You can convert a base zip or jar file into an executable jar file on any Java platform. Whereas the self-extracting zip can only create platform-specific executables, the self-extracting jar file can be distributed to and run on any platform supporting Java.

Creating the self-extracting jar file is straightforward. You just need a special JAR manifest file, a Java-based extraction program, the zip or jar file containing the base content files, and any Java SDK's jar utility application.

The manifest file

To make executable JARs, you first need a manifest file called MANIFEST.MF in the META-INF directory. The manifest file may contain a number of possible entries; however, for our purposes here, we just need to specify the name of the Java class that contains the Java-based extractor program's main() method:

Main-Class: ZipSelfExtractor


We've added a manifest file named jarmanifest to this tip's example code. For more information about the manifest file, see the Jar File Specification.

The extractor

You can make the extractor program using various approaches. The approach we present here is simple and straightforward. First, the extraction program figures out the self-extracting jar file's name. With that name in hand, the extractor utilizes the standard, built-in Java zip/jar libraries to extract the content files from the archive. You can find the full source code for ZipSelfExtractor in ZipSelfExtractor.java.

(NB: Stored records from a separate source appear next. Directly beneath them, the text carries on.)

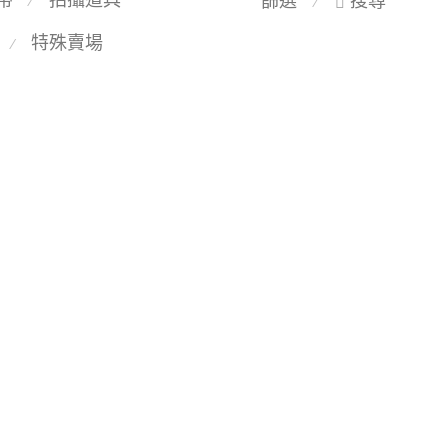
篩選
搜尋
⁄
⁄
特殊賣場
⁄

Getting the jar filename in the extractor program can be tricky. Although the jar file's name appears on the command line, that name is not passed to the class's main() method. Therefore, in the extractor program, we use the following code to extract the information from the URL that points to the extractor:

    private String getJarFileName ()
    {
      myClassName = this.getClass().getName() + ".class";
      URL urlJar =
          this.getClass().getClassLoader().getSystemResource(myClassName);
      String urlStr = urlJar.toString();
      int from = "jar:file:".length();
      int to = urlStr.indexOf("!/");
      return urlStr.substring(from, to);
    }


Notice that in the getSystemResource() method we pass myClassName instead of ZipSelfExtractor.class. That lets us change the extractor program name without changing that part of the code. We set myClassName by looking up the current class's name.